Welcome to xarray-pickler’s documentation!¶
WARNING: xarray-pickler is likely to be superseded¶
…by https://grantjenks.com/docs/diskcache/ - as demonstrated in Carsten’s notebook here:
https://github.com/roocs/rook/blob/dev-op-concat/notebooks/concat_with_cache.ipynb
See previous notes below.
xarray-pickler¶
Simple package to speed up ‘multi-file open’ operations for xarray datasets. Uses a cache of pickle files to store the metadata in the xarray.Dataset object.
Free software: BSD - see LICENSE file in top-level package directory
Documentation: https://xarray-pickler.readthedocs.io.
Credits¶
This package was created with Cookiecutter and the audreyr/cookiecutter-pypackage project template.
Installation¶
Stable release¶
To install xarray-pickler, run this command in your terminal:
$ pip install xarray_pickler
This is the preferred method to install xarray-pickler, as it will always install the most recent stable release.

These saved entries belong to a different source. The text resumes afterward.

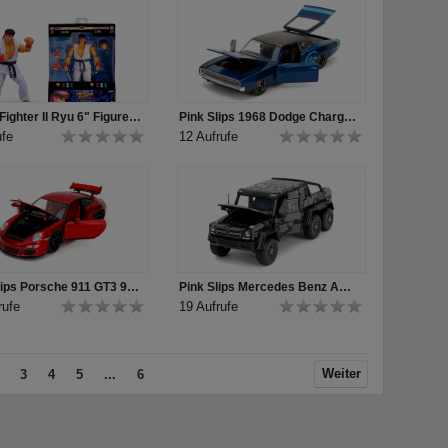
Street Fighter II Ryu 6" Figure Produkt Video
Pink Slips 1968 Dodge Charger 1:24 - Produkt Video
ufe
12 Aufrufe
Pink Slips Porsche 911 GT3 997 1:24 - Produkt Video
Pink Slips Mercedes Benz AMG 1:24 - Produkt Video
rufe
19 Aufrufe
Weiter
3
4
5
...
6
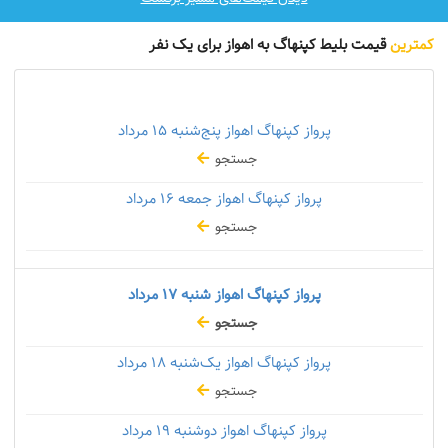
کمترین
قیمت بلیط کپنهاگ به اهواز برای یک نفر
پرواز کپنهاگ اهواز پنج‌شنبه
۱۵ مرداد
جستجو
پرواز کپنهاگ اهواز جمعه
۱۶ مرداد
جستجو
پرواز کپنهاگ اهواز شنبه
۱۷ مرداد
جستجو
پرواز کپنهاگ اهواز یک‌شنبه
۱۸ مرداد
جستجو
پرواز کپنهاگ اهواز دوشنبه
۱۹ مرداد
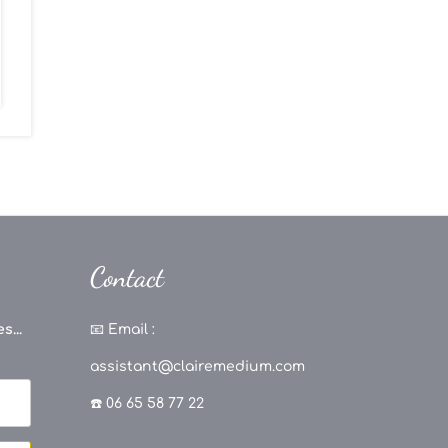
Contact
s...
📧
Email :
assistant@clairemedium.com
☎️ 06 65 58 77 22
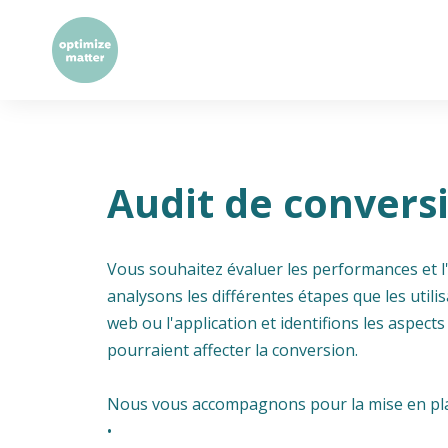
Audit de convers
Vous souhaitez évaluer les performances et l'
analysons les différentes étapes que les utilis
web ou l'application et identifions les aspect
pourraient affecter la conversion.
Nous vous accompagnons pour la mise en plac
•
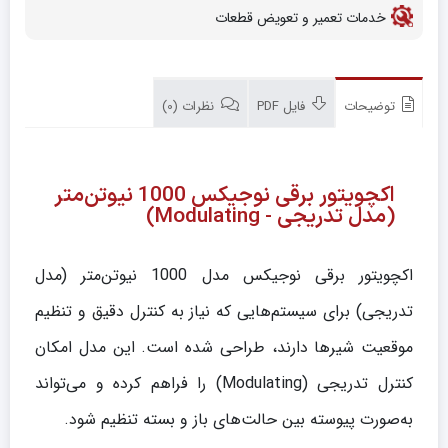
خدمات تعمیر و تعویض قطعات
توضیحات
فایل PDF
نظرات (0)
اکچویتور برقی نوجیکس 1000 نیوتن‌متر
(مدل تدریجی - Modulating)
اکچویتور برقی نوجیکس مدل 1000 نیوتن‌متر (مدل
تدریجی) برای سیستم‌هایی که نیاز به کنترل دقیق و تنظیم
موقعیت شیرها دارند، طراحی شده است. این مدل امکان
کنترل تدریجی (Modulating) را فراهم کرده و می‌تواند
به‌صورت پیوسته بین حالت‌های باز و بسته تنظیم شود.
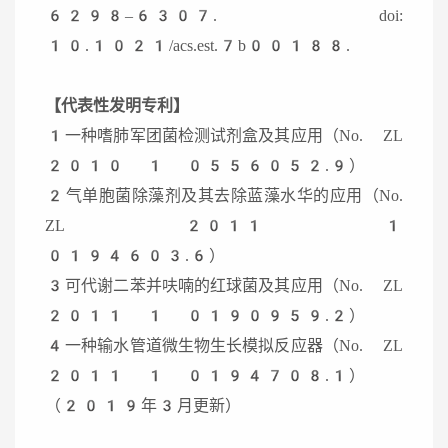
6298–6307. doi:
10.1021/acs.est.7b00188.
【代表性发明专利】
1一种嗜肺军团菌检测试剂盒及其应用（No. ZL
2010 1 0556052.9）
2气单胞菌除藻剂及其去除蓝藻水华的应用（No.
ZL 2011 1
0194603.6）
3可代谢二苯并呋喃的红球菌及其应用（No. ZL
2011 1 0190959.2）
4一种输水管道微生物生长模拟反应器（No. ZL
2011 1 0194708.1）
（2019年3月更新）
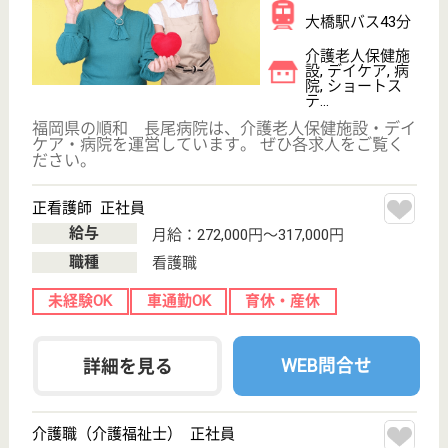
給与
月給：203,000円〜218,000円
職種
介護職
未経験OK
車通勤OK
住宅手当あり
育休・産休
WEB問合せ
詳細を見る
その他の求人を見る
輝栄会 福岡輝栄会病院
福岡県福岡市東
区千早4-14-40
千早駅徒歩6分,
西鉄千早駅徒歩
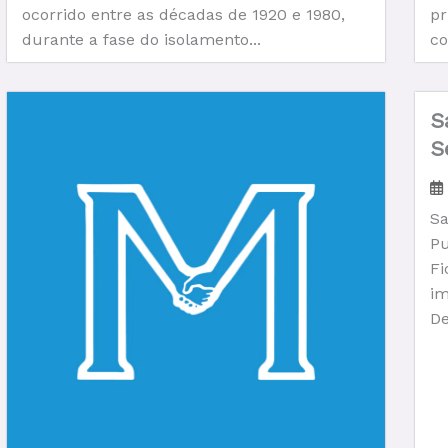
ocorrido entre as décadas de 1920 e 1980,
pr
durante a fase do isolamento...
co
S
S
A
Sa
Pu
Fi
im
De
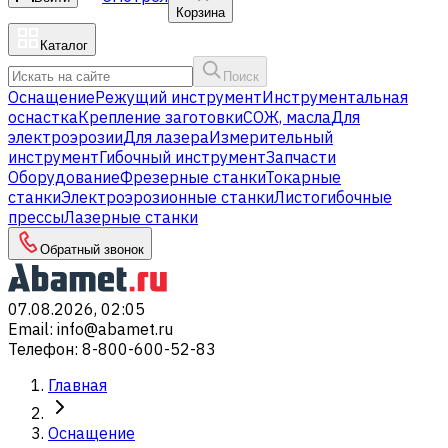
Корзина
Каталог
Поиск
Оснащение
Режущий инструмент
Инструментальная
оснастка
Крепление заготовки
СОЖ, масла
Для
электроэрозии
Для лазера
Измерительный
инструмент
Гибочный инструмент
Запчасти
Оборудование
Фрезерные станки
Токарные
станки
Электроэрозионные станки
Листогибочные
прессы
Лазерные станки
Обратный звонок
07.08.2026, 02:05
Email
:
info@abamet.ru
Телефон
:
8-800-600-52-83
Главная
Оснащение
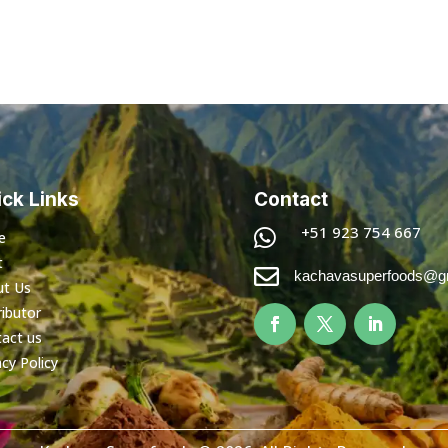
ck Links
Contact
+51 923 754 667

e
t

kachavasuperfoods@g
ut Us
ributor
act us
acy Policy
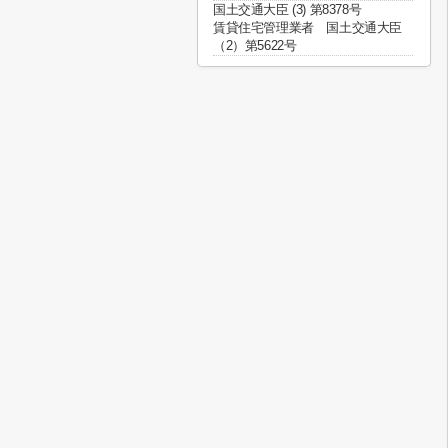
国土交通大臣 (3) 第8378号
賃貸住宅管理業者 国土交通大臣
（2）第5622号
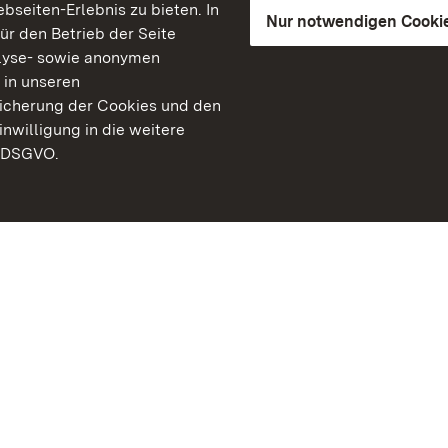
seiten-Erlebnis zu bieten. In
Nur notwendigen Cooki
für den Betrieb der Seite
lyse- sowie anonymen
 in unseren
peicherung der Cookies und den
inwilligung in die weitere
) DSGVO.
Staatliche Schlösser un
Baden-Württemberg
Kontakt
FAQ
Impressum
Datenschutz
Gebärdensprache
Leichte Sprache
Erklärung zur Barrierefre
BITV-konform (geprüfte S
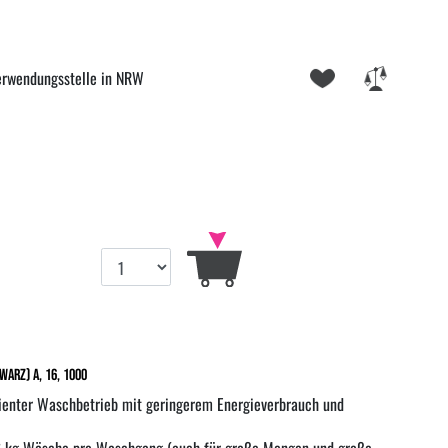
erwendungsstelle in NRW
arz) A, 16, 1000
zienter Waschbetrieb mit geringerem Energieverbrauch und
16 kg Wäsche pro Waschgang (auch für große Mengen und große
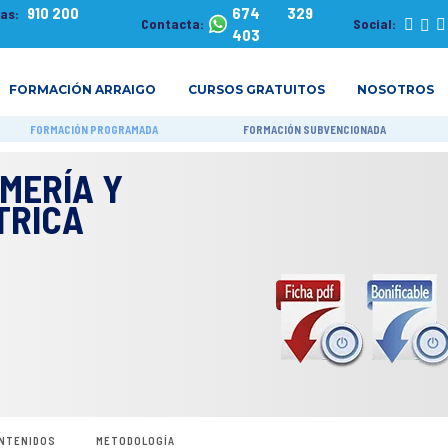
910 200
674 329
tas:
Contacta:
Social:
403
FORMACIÓN ARRAIGO
CURSOS GRATUITOS
NOSOTROS
FORMACIÓN PROGRAMADA
FORMACIÓN SUBVENCIONADA
MERÍA Y
TRICA
NTENIDOS
METODOLOGÍA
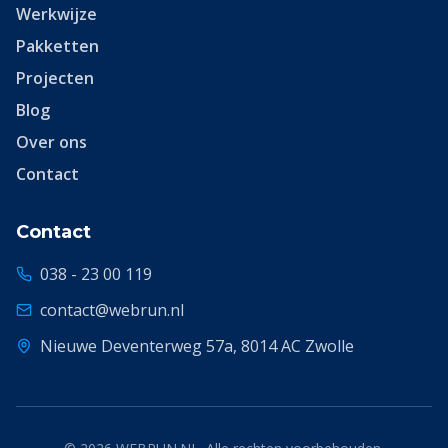
Werkwijze
Pakketten
Projecten
Blog
Over ons
Contact
Contact
038 - 23 00 119
contact@webrun.nl
Nieuwe Deventerweg 57a, 8014 AC Zwolle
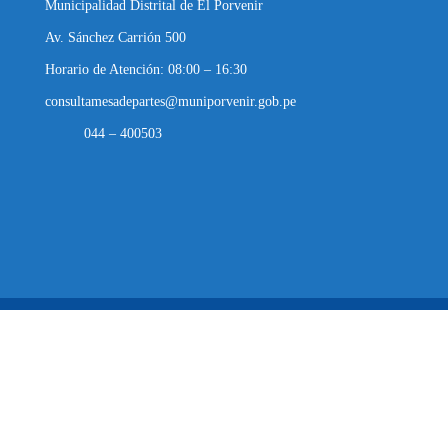
Municipalidad Distrital de El Porvenir
Av. Sánchez Carrión 500
Horario de Atención: 08:00 – 16:30
consultamesadepartes@muniporvenir.gob.pe
044 – 400503
Municipalidad Distrital de El Porvenir
2025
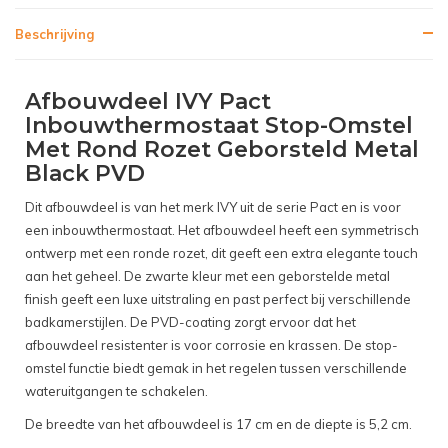
Beschrijving
Afbouwdeel IVY Pact
Inbouwthermostaat Stop-Omstel
Met Rond Rozet Geborsteld Metal
Black PVD
Dit afbouwdeel is van het merk IVY uit de serie Pact en is voor
een inbouwthermostaat. Het afbouwdeel heeft een symmetrisch
ontwerp met een ronde rozet, dit geeft een extra elegante touch
aan het geheel. De zwarte kleur met een geborstelde metal
finish geeft een luxe uitstraling en past perfect bij verschillende
badkamerstijlen. De PVD-coating zorgt ervoor dat het
afbouwdeel resistenter is voor corrosie en krassen. De stop-
omstel functie biedt gemak in het regelen tussen verschillende
wateruitgangen te schakelen.
De breedte van het afbouwdeel is 17 cm en de diepte is 5,2 cm.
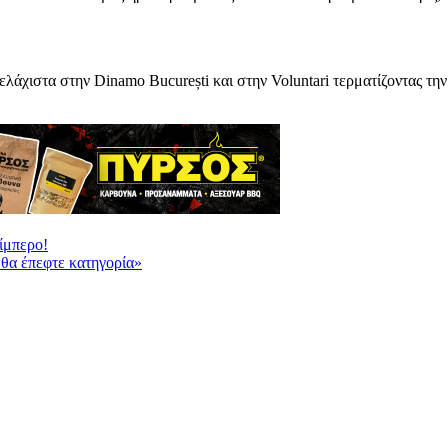
άχιστα στην Dinamo București και στην Voluntari τερματίζοντας την
ίμπερο!
 θα έπεφτε κατηγορία»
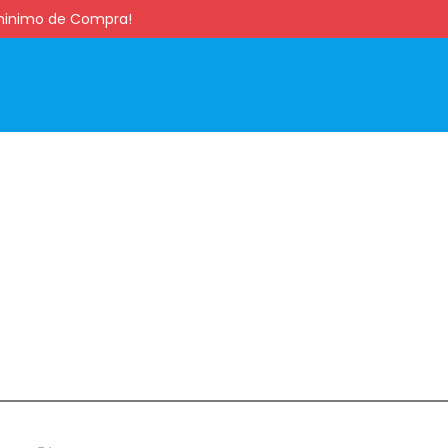
s minimo de Compra!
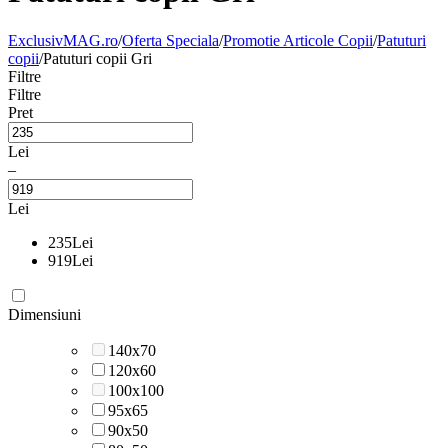
ExclusivMAG.ro
/
Oferta Speciala
/
Promotie Articole Copii
/
Patuturi
copii
/
Patuturi copii Gri
Filtre
Filtre
Pret
Lei
–
Lei
235
Lei
919
Lei
Dimensiuni
140x70
120x60
100x100
95x65
90x50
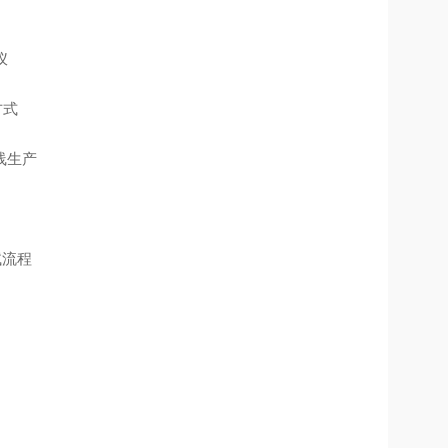
仪
方式
共线生产
试流程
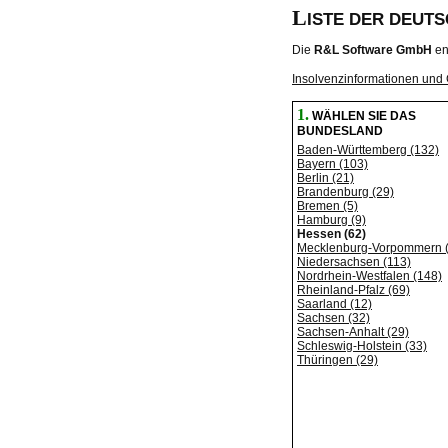
L
ISTE DER DEUT
Die
R&L Software GmbH
en
Insolvenzinformationen und 
1.
WÄHLEN SIE DAS
BUNDESLAND
Baden-Württemberg (132)
Bayern (103)
Berlin (21)
Brandenburg (29)
Bremen (5)
Hamburg (9)
Hessen (62)
Mecklenburg-Vorpommern 
Niedersachsen (113)
Nordrhein-Westfalen (148)
Rheinland-Pfalz (69)
Saarland (12)
Sachsen (32)
Sachsen-Anhalt (29)
Schleswig-Holstein (33)
Thüringen (29)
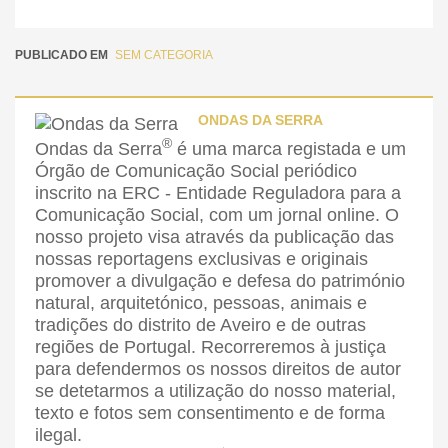
PUBLICADO EM
SEM CATEGORIA
ONDAS DA SERRA
®
Ondas da Serra
é uma marca registada e um
Órgão de Comunicação Social periódico
inscrito na ERC - Entidade Reguladora para a
Comunicação Social, com um jornal online. O
nosso projeto visa através da publicação das
nossas reportagens exclusivas e originais
promover a divulgação e defesa do património
natural, arquitetónico, pessoas, animais e
tradições do distrito de Aveiro e de outras
regiões de Portugal. Recorreremos à justiça
para defendermos os nossos direitos de autor
se detetarmos a utilização do nosso material,
texto e fotos sem consentimento e de forma
ilegal.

If you don’t have pip installed, this Python installation guide can guide you through the process.
From sources¶
The sources for xarray-pickler can be downloaded from the Github repo.
You can either clone the public repository:
$ git clone git://github.com/cedadev/xarray_pickler
Once you have a copy of the source, you can install it with:
$ python setup.py install
Usage¶
To use xarray-pickler in a project:
import xarray_pickler
To use the open_dset
function
from xarray_pickler import open_dset
dpath = "/badc/cmip6/data/CMIP6/CMIP/IPSL/IPSL-CM6A-LR/historical/r1i1p1f1/Amon/rlds/gr/v20180803"
# specify extra kwargs to use with xarray.open_mfdataset()
kwargs = {'parallel': True}
ds = open_dset(dpath, **kwargs)
return ds
In etc/config.ini
there are settings that can be configured.
Any section of the configuration file can be overwritten by creating a new INI file with the desired sections and values and then setting the environment variable PICKLE_CONFIG
as the file path to the new INI file.
e.g. PICKLE_CONFIG="path/to/config.ini"
The configuration settings used are listed and explained below. Explanations will be provided as comments in the code blocks if needed. Examples are provided so these settings will not necesarily match up with what is used.
Specifying types¶
It is possible to specify the type of the entries in the configuration file, for example if you want a value to be a list when the file is parsed.
This is managed through a [config_data_types]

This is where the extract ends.